Self-Balancing Trees: Red Black Tree and AVL Tree ensure balance.

AVL Trees: Strictly height balanced, ensures O(log n) time complexities for all operations.
Red Black Trees: Roughly height balanced, fewer rotations required.
Rotation: Maximum 2 rotations in Red Black Trees vs. potentially many in AVL Trees.
Recoloring: Nodes can be recolored to maintain balance; max two rotations might be required.
Use Case: Prefer AVL for faster search, Red Black Tree for frequent insertion/deletion.
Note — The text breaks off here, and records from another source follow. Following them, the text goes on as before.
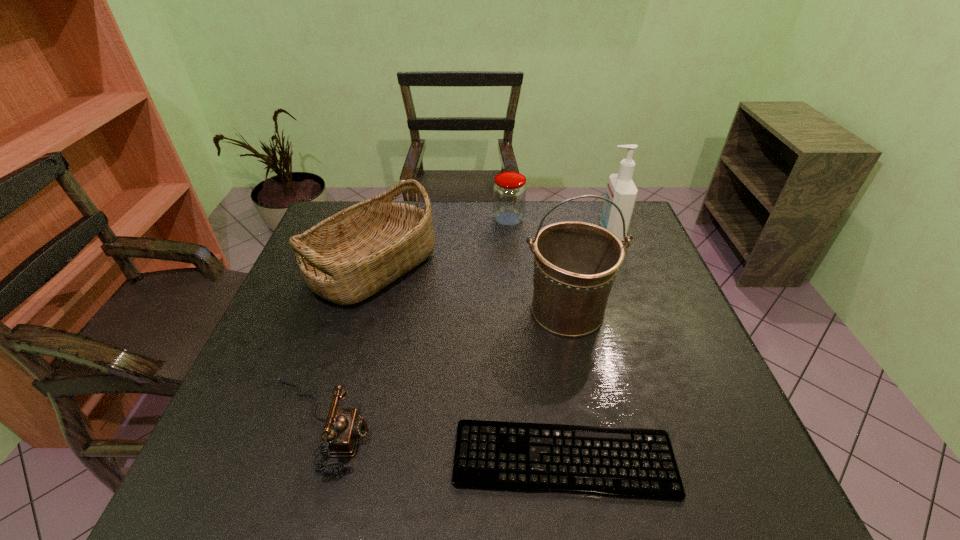 This screenshot has width=960, height=540. I want to click on vacant space at the left edge of the desktop, so click(300, 286).

Image resolution: width=960 pixels, height=540 pixels. Identify the location of free space at the right edge of the desktop. (671, 383).

Where is `blank area at the near left corner`? The image size is (960, 540). blank area at the near left corner is located at coordinates pos(256,475).

I want to click on vacant region at the near right corner of the desktop, so click(739, 470).

Locate an element on the screen. Image resolution: width=960 pixels, height=540 pixels. vacant space that's between the bucket and the third tallest object is located at coordinates (470, 288).

Locate an element on the screen. This screenshot has height=540, width=960. empty space that is in between the second shortest object and the jar is located at coordinates pos(412,323).

Locate an element on the screen. This screenshot has height=540, width=960. empty location between the jar and the second shortest object is located at coordinates (412, 323).

Locate an element on the screen. empty space that is in between the bucket and the fifth tallest object is located at coordinates (442, 369).

This screenshot has height=540, width=960. Identify the location of free space between the second shortest object and the shortest object. (440, 443).

Find the location of a particular element. Image resolution: width=960 pixels, height=540 pixels. object identified as the second closest to the shortest object is located at coordinates (575, 263). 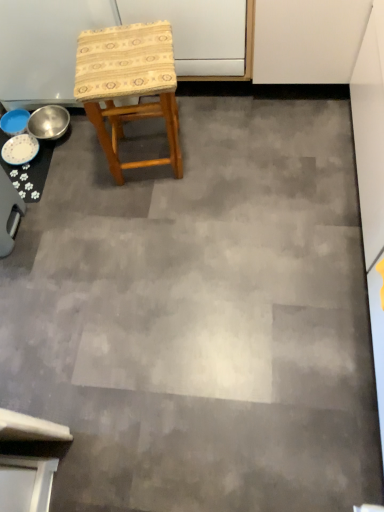 The width and height of the screenshot is (384, 512). I want to click on unoccupied region to the right of woven fabric stool at center, so click(x=222, y=146). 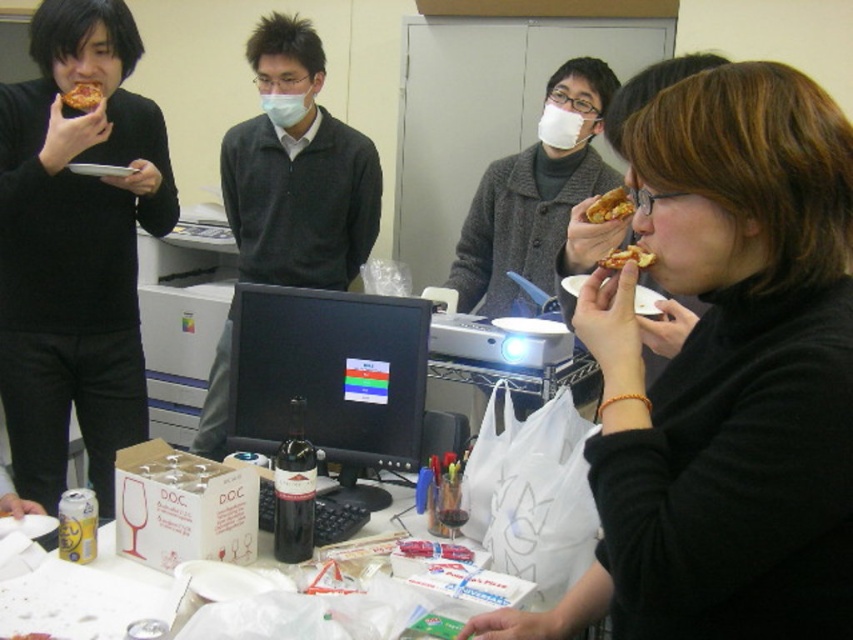 Question: Estimate the real-world distances between objects in this image. Which object is farther from the black glossy monitor at center?

Choices:
 (A) slightly crispy golden-brown pizza slice at upper right
 (B) golden crispy pizza at upper right
 (C) matte blue mask at center

Answer: (C)

Question: Which object is farther from the camera taking this photo?

Choices:
 (A) matte black pizza at center
 (B) golden crispy pizza slice at upper left

Answer: (B)

Question: From the image, what is the correct spatial relationship of matte gray sweater at center in relation to white matte mask at center?

Choices:
 (A) left
 (B) right

Answer: (A)

Question: From the image, what is the correct spatial relationship of white paper plates at center in relation to slightly crispy golden-brown pizza slice at upper right?

Choices:
 (A) below
 (B) above

Answer: (A)

Question: Which point is closer to the camera?

Choices:
 (A) slightly crispy golden-brown pizza slice at upper right
 (B) black glossy monitor at center
 (C) golden crispy pizza slice at upper left
 (D) matte black sweater at left

Answer: (A)

Question: Considering the relative positions of matte blue mask at center and slightly crispy golden-brown pizza slice at upper right in the image provided, where is matte blue mask at center located with respect to slightly crispy golden-brown pizza slice at upper right?

Choices:
 (A) below
 (B) above

Answer: (B) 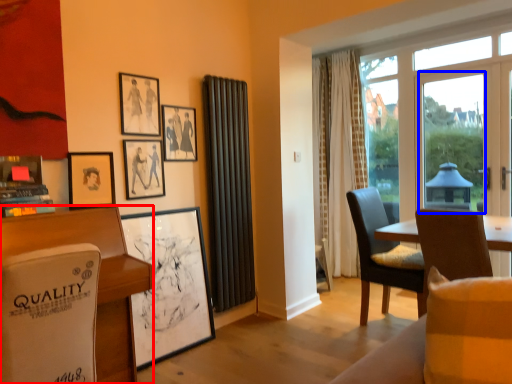 Question: Among these objects, which one is farthest to the camera, desk (highlighted by a red box) or window screen (highlighted by a blue box)?

Choices:
 (A) desk
 (B) window screen

Answer: (B) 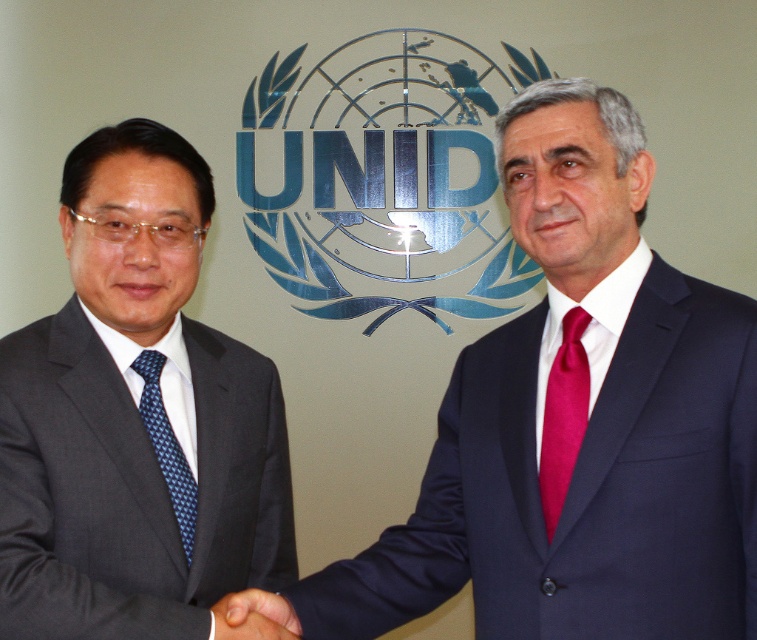 Question: Can you confirm if navy blue suit at center is bigger than blue dotted tie at left?

Choices:
 (A) yes
 (B) no

Answer: (A)

Question: Which object is closer to the camera taking this photo?

Choices:
 (A) blue dotted tie at left
 (B) matte black suit at left
 (C) black matte hand at center

Answer: (B)

Question: Can you confirm if matte black suit at left is positioned above shiny red tie at right?

Choices:
 (A) no
 (B) yes

Answer: (B)

Question: Is shiny red tie at right above blue dotted tie at left?

Choices:
 (A) yes
 (B) no

Answer: (A)

Question: Which object is closer to the camera taking this photo?

Choices:
 (A) blue dotted tie at left
 (B) matte black suit at left

Answer: (B)

Question: Which of the following is the closest to the observer?

Choices:
 (A) black matte hand at center
 (B) matte black suit at left
 (C) shiny red tie at right
 (D) blue dotted tie at left

Answer: (B) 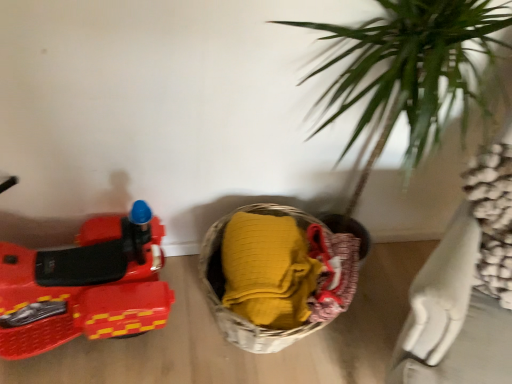 I want to click on free area in between shiny plastic toy car at left and woven fabric basket at lower center, so click(148, 337). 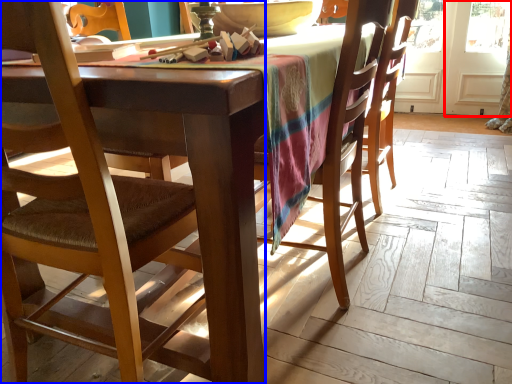 Question: Which of the following is the closest to the observer, screen door (highlighted by a red box) or chair (highlighted by a blue box)?

Choices:
 (A) screen door
 (B) chair

Answer: (B) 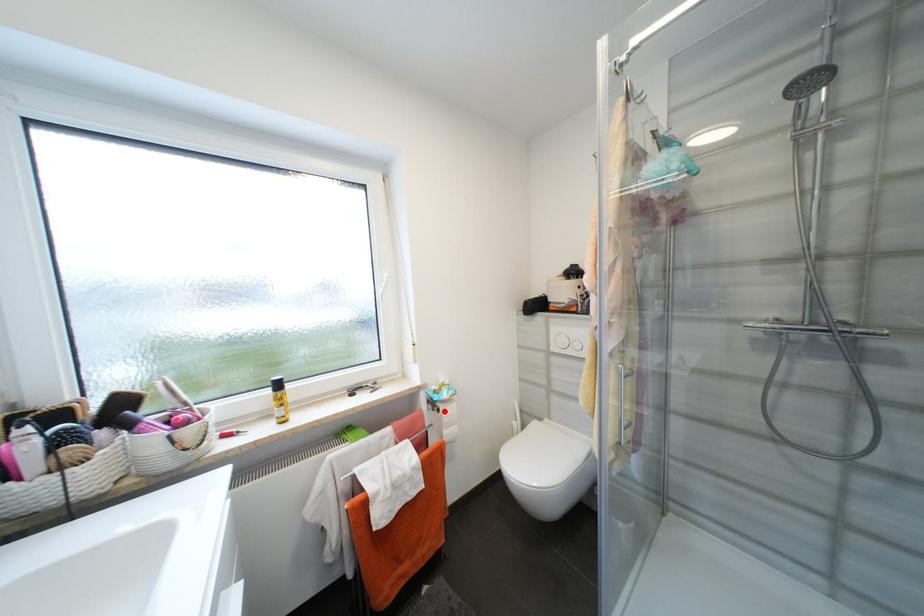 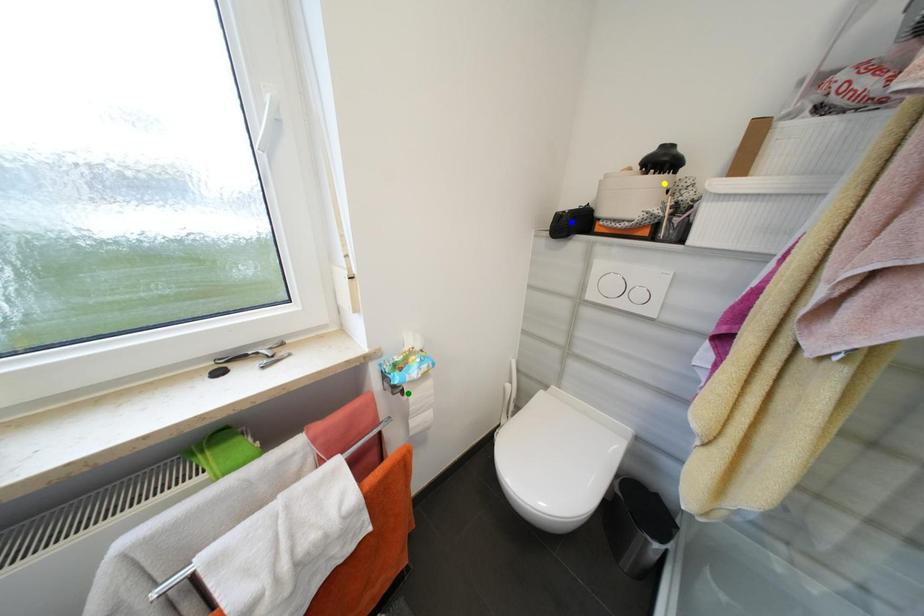 Question: I am providing you with two images of the same scene from different viewpoints. A red point is marked on the first image. You are given multiple points on the second image. Which point in image 2 is actually the same real-world point as the red point in image 1?

Choices:
 (A) green point
 (B) blue point
 (C) yellow point

Answer: (A) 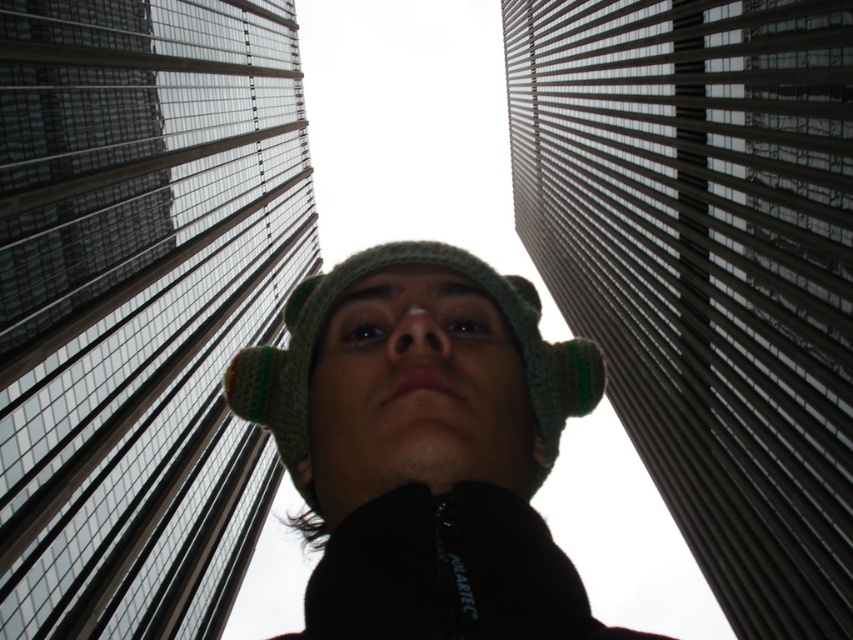 Which is behind, point (740, 284) or point (314, 534)?

The point (740, 284) is more distant.

Is point (785, 429) positioned before point (440, 545)?

No, it is behind (440, 545).

In order to click on glassy reflective skyscraper at center in this screenshot , I will do `click(706, 266)`.

Can you confirm if glassy steel skyscraper at center is bigger than glassy reflective skyscraper at center?

No, glassy steel skyscraper at center is not bigger than glassy reflective skyscraper at center.

Does glassy steel skyscraper at center appear on the right side of glassy reflective skyscraper at center?

No, glassy steel skyscraper at center is not to the right of glassy reflective skyscraper at center.

Locate an element on the screen. The width and height of the screenshot is (853, 640). glassy steel skyscraper at center is located at coordinates (138, 301).

Is glassy steel skyscraper at center closer to camera compared to green knitted hat at center?

No, it is behind green knitted hat at center.

Is glassy steel skyscraper at center below green knitted hat at center?

No.

Locate an element on the screen. glassy steel skyscraper at center is located at coordinates (138, 301).

Image resolution: width=853 pixels, height=640 pixels. I want to click on glassy steel skyscraper at center, so point(138,301).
Binary Search Tree: Follows BST properties.
Node Color: Each node is red or black.
Root Property: Root is always black.
Leaf Property: All leaves (NIL) are black.
Red Property: Red nodes can’t have red children (no red-red parent-child).
Black Property: Every path from a node to its descendant NIL nodes has the same number of black nodes.
Structure: Nodes have color bit, key/data, left and right pointers.
Relative Height Balance: Longest path from root to any leaf is no more than twice the length of the shortest path.

All Black Nodes: Yes, but not Red Black Tree (Unequal black nodes in some paths).

Possible Red Black Tree Modifications: Changing node colors to maintain properties.

Red Node Near Root: Validity depends on maintaining both red and black properties.